- WHAT THE TASK ASKS:
Would you print the lines below exactly, beginning at the line that has "and it is possible" and stopping after the line that has "on 212 slabs of rock depict the untamed"? Only those lines, and no pictures.

- GIVEN INFORMATION:
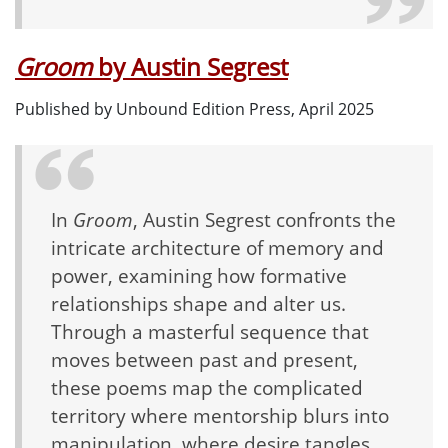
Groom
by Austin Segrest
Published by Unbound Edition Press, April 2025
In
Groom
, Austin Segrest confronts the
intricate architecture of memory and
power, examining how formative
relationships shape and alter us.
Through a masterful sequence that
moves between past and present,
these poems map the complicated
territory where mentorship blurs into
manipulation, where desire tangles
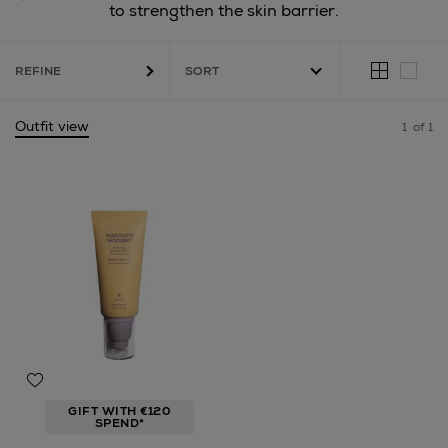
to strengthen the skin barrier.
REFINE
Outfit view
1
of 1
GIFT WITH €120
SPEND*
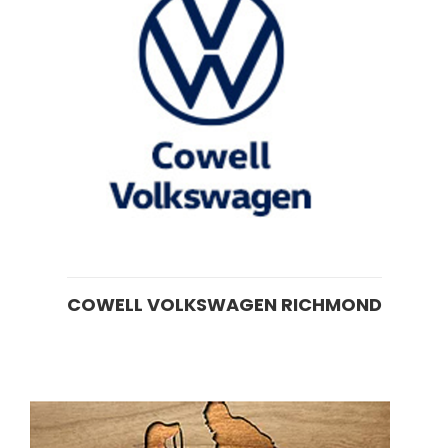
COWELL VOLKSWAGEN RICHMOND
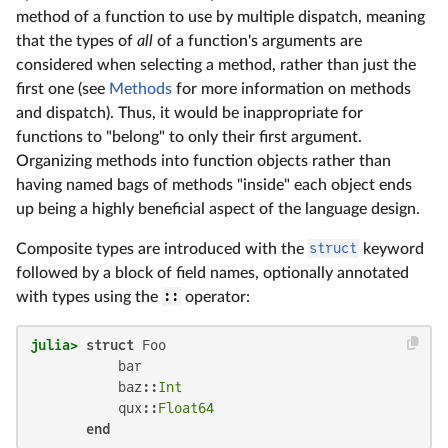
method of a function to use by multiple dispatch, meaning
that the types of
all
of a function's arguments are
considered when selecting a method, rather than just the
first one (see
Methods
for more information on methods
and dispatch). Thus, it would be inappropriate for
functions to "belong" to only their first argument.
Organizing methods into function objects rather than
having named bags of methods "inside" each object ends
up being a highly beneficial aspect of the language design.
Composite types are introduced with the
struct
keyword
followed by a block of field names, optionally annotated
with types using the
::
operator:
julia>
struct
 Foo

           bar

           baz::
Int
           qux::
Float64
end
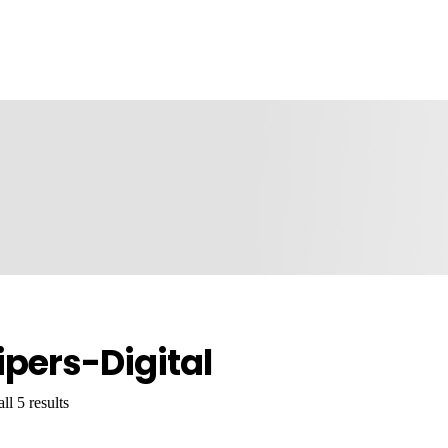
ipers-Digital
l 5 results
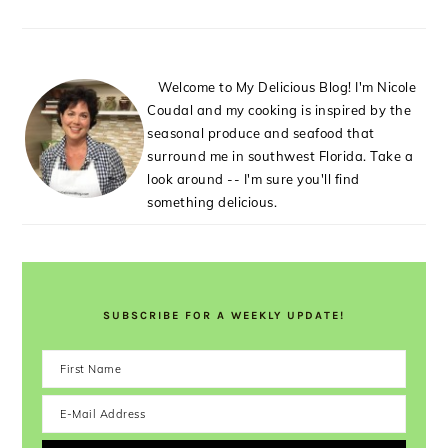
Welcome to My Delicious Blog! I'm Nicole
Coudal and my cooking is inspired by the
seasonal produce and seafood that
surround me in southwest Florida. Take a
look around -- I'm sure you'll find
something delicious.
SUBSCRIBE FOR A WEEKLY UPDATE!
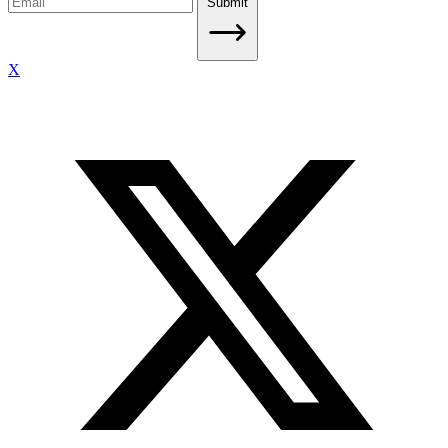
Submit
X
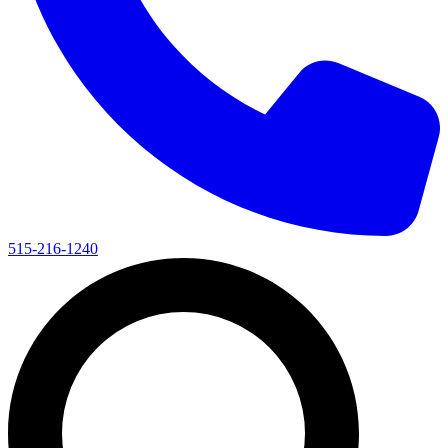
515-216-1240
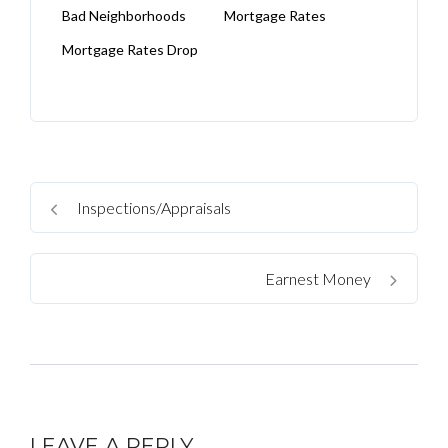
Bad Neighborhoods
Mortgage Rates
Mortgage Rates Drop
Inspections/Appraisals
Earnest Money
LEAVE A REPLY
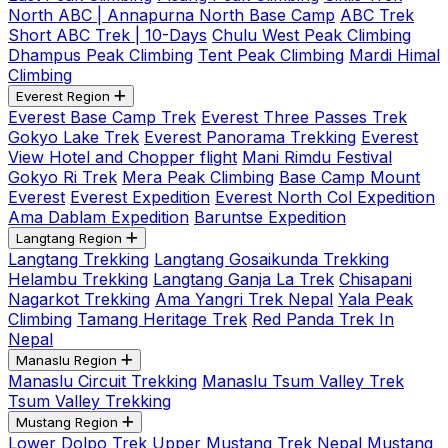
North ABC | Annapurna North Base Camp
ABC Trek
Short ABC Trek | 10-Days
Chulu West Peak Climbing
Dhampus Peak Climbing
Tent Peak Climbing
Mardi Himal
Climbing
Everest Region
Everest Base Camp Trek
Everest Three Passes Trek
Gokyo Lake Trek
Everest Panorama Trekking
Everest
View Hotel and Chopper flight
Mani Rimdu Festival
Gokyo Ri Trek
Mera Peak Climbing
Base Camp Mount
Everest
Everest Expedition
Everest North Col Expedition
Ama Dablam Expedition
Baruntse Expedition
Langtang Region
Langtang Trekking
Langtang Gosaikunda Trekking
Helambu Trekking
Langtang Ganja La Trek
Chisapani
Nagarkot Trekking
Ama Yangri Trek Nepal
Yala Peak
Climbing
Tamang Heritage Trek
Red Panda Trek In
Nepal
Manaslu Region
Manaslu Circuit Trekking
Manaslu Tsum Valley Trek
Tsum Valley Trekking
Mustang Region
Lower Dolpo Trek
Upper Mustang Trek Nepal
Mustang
...
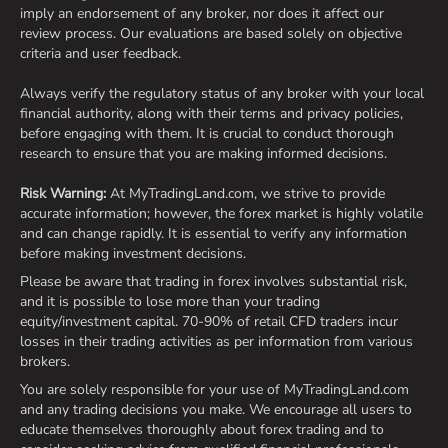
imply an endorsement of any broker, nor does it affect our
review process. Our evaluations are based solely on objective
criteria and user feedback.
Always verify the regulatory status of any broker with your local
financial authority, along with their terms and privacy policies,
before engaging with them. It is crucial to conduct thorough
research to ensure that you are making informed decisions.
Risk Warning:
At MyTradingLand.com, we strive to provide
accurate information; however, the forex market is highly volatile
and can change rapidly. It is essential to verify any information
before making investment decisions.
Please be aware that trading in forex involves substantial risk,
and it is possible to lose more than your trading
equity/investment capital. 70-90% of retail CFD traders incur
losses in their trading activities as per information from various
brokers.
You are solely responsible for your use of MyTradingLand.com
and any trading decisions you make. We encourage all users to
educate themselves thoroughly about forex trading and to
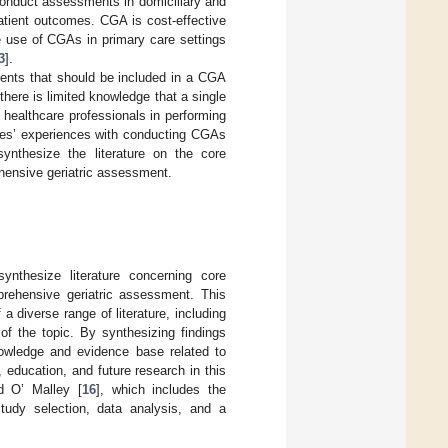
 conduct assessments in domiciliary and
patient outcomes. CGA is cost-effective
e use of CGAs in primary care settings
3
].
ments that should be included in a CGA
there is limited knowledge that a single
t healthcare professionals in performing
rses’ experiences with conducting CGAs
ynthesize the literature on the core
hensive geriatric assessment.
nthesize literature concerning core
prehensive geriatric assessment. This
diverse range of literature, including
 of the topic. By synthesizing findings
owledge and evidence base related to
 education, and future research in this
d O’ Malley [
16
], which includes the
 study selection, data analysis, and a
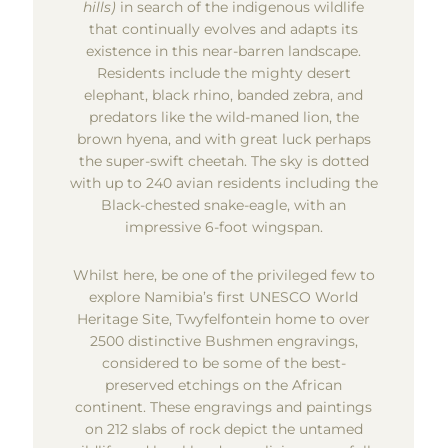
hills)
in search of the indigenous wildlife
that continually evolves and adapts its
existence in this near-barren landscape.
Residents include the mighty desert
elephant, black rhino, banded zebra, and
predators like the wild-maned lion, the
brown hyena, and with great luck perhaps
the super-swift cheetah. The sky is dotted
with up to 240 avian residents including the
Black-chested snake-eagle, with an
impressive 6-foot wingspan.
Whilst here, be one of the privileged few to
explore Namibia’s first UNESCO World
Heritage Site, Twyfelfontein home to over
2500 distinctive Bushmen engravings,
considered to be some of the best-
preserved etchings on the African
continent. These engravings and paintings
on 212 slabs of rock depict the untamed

- WRITTEN ANSWER:
and it is possible to lose more than your trading
equity/investment capital. 70-90% of retail CFD traders incur
losses in their trading activities as per information from various
brokers.
You are solely responsible for your use of MyTradingLand.com
and any trading decisions you make. We encourage all users to
educate themselves thoroughly about forex trading and to
 conduct assessments in domiciliary and
patient outcomes. CGA is cost-effective
e use of CGAs in primary care settings
3
].
ments that should be included in a CGA
there is limited knowledge that a single
t healthcare professionals in performing
rses’ experiences with conducting CGAs
ynthesize the literature on the core
hensive geriatric assessment.
nthesize literature concerning core
prehensive geriatric assessment. This
diverse range of literature, including
 of the topic. By synthesizing findings
owledge and evidence base related to
 education, and future research in this
d O’ Malley [
16
], which includes the
 study selection, data analysis, and a
hills)
in search of the indigenous wildlife
that continually evolves and adapts its
existence in this near-barren landscape.
Residents include the mighty desert
elephant, black rhino, banded zebra, and
predators like the wild-maned lion, the
brown hyena, and with great luck perhaps
the super-swift cheetah. The sky is dotted
with up to 240 avian residents including the
Black-chested snake-eagle, with an
impressive 6-foot wingspan.
Whilst here, be one of the privileged few to
explore Namibia’s first UNESCO World
Heritage Site, Twyfelfontein home to over
2500 distinctive Bushmen engravings,
considered to be some of the best-
preserved etchings on the African
continent. These engravings and paintings
on 212 slabs of rock depict the untamed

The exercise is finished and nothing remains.